Jobs halting in launched mode

Hi All,

I re-open this old post.
I have the same problem of jobs halting in launched mode.
We need to do “cryosparcm restart” at least once a day and this is getting problematic.
I have updated to the latest version v4.6.2 but this did not solve the problem.
cryosparc is installed on two machines with master+worker configuration (the simple install).

What should I check ?
Thanks,
GIA

@giax I moved your post to this new topic. Please can you provide additional information:

  1. output of the command
    cryosparcm cli "get_scheduler_targets()"
  2. Project and job IDs for the job that is halted in Launched state.

Hi,

here is the output of that command:

[{‘cache_path’: ‘/scratch/cryosparc_cache’, ‘cache_quota_mb’: None, ‘cache_reserve_mb’: 10000, ‘desc’: None, ‘gpus’: [{‘id’: 0, ‘mem’: 25425608704, ‘name’: ‘NVIDIA RTX A5000’}, {‘id’: 1, ‘mem’: 25417023488, ‘name’: ‘NVIDIA RTX A5000’}], ‘hostname’: ‘gbamod25’, ‘lane’: ‘default’, ‘monitor_port’: None, ‘name’: ‘gbamod25’, ‘resource_fixed’: {‘SSD’: True}, ‘resource_slots’: {‘CPU’: [0, 1, 2, 3, 4, 5, 6, 7, 8, 9, 10, 11, 12, 13, 14, 15, 16, 17, 18, 19, 20, 21, 22, 23, 24, 25, 26, 27, 28, 29, 30, 31, 32, 33, 34, 35, 36, 37, 38, 39, 40, 41, 42, 43, 44, 45, 46, 47, 48, 49, 50, 51, 52, 53, 54, 55, 56, 57, 58, 59, 60, 61, 62, 63, 64, 65, 66, 67, 68, 69, 70, 71, 72, 73, 74, 75, 76, 77, 78, 79, 80, 81, 82, 83, 84, 85, 86, 87, 88, 89, 90, 91, 92, 93, 94, 95], ‘GPU’: [0, 1], ‘RAM’: [0, 1, 2, 3, 4, 5, 6, 7, 8, 9, 10, 11, 12, 13, 14, 15, 16, 17, 18, 19, 20, 21, 22, 23, 24, 25, 26, 27, 28, 29, 30, 31, 32, 33, 34, 35, 36, 37, 38, 39, 40, 41, 42, 43, 44, 45, 46, 47]}, ‘ssh_str’: ‘cioci@gbamod25’, ‘title’: ‘Worker node gbamod25’, ‘type’: ‘node’, ‘worker_bin_path’: ‘/data/software/cryosparc/cryosparc_worker/bin/cryosparcw’}]

The halted job is P3-J121 (a class2D select job).

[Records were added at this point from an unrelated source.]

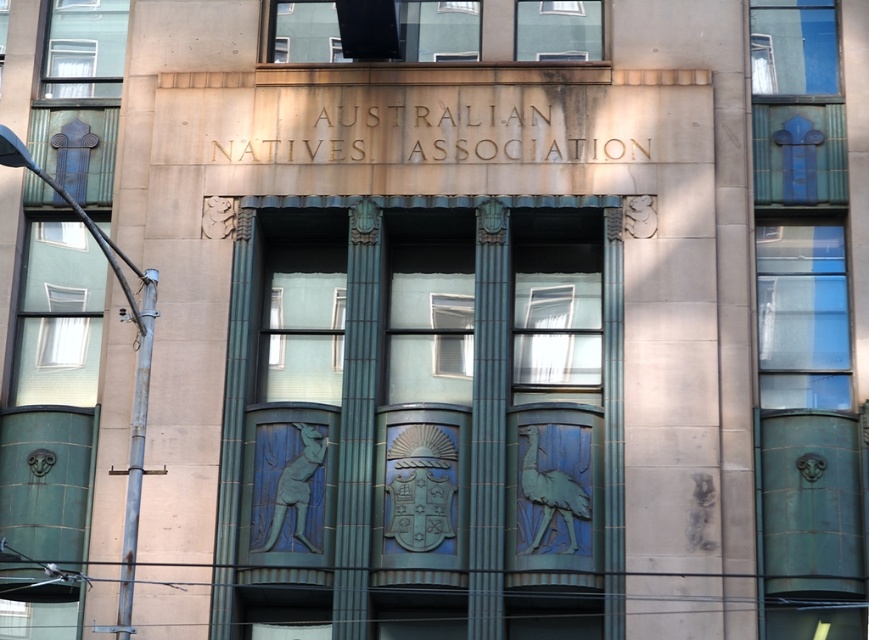 Question: Which of the following is the farthest from the observer?

Choices:
 (A) clear glass window at center
 (B) white glass window at left

Answer: (B)

Question: Which point is farther to the camera?

Choices:
 (A) transparent glass window at upper center
 (B) rusty metal pole at left
 (C) white glass window at left
 (D) blue glazed tiles at center

Answer: (C)

Question: Is blue glazed tiles at center behind white glass window at left?

Choices:
 (A) no
 (B) yes

Answer: (A)

Question: Is clear glass window at center wider than white glass window at left?

Choices:
 (A) yes
 (B) no

Answer: (B)

Question: Observing the image, what is the correct spatial positioning of blue glazed tiles at center in reference to white glass window at left?

Choices:
 (A) left
 (B) right

Answer: (B)

Question: Which is nearer to the clear glass window at center?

Sometimes (but not all the time) a restart job command will do the trick.
Sometimes I need to do a “cryosparcm restart” to wake him up.

Thanks,

GIa

Thanks @giax for this information. Can you recall for which job types, aside from Select 2D, you have observed this behavior?
Please can you also post the output of the command

cryosparcm joblog P3 J121 | tail -n 60

Hi,

sorry for the (very) slow reply.
All the jobs get stuck in launched mode, after a night or at least a few hours of inactivity.
Sometimes, a kill-restart will do the trick but most of the time I am forced to do a cryosparcm restart in order to wake up the program.

If I send that command “cryosparcm joblog P3 J121 | tail -n 60”

I get /usr/bin/env: ‘bash’: Key has expired

Is there a problem with the license key that is getting lost or disconnected ?

Thanks,

GIA

GIA

I do not think this error refers to a CryoSPARC license key. Could the error be related to the authentication of a login or ssh session? Is the cioci user managed by a centralized identity manager?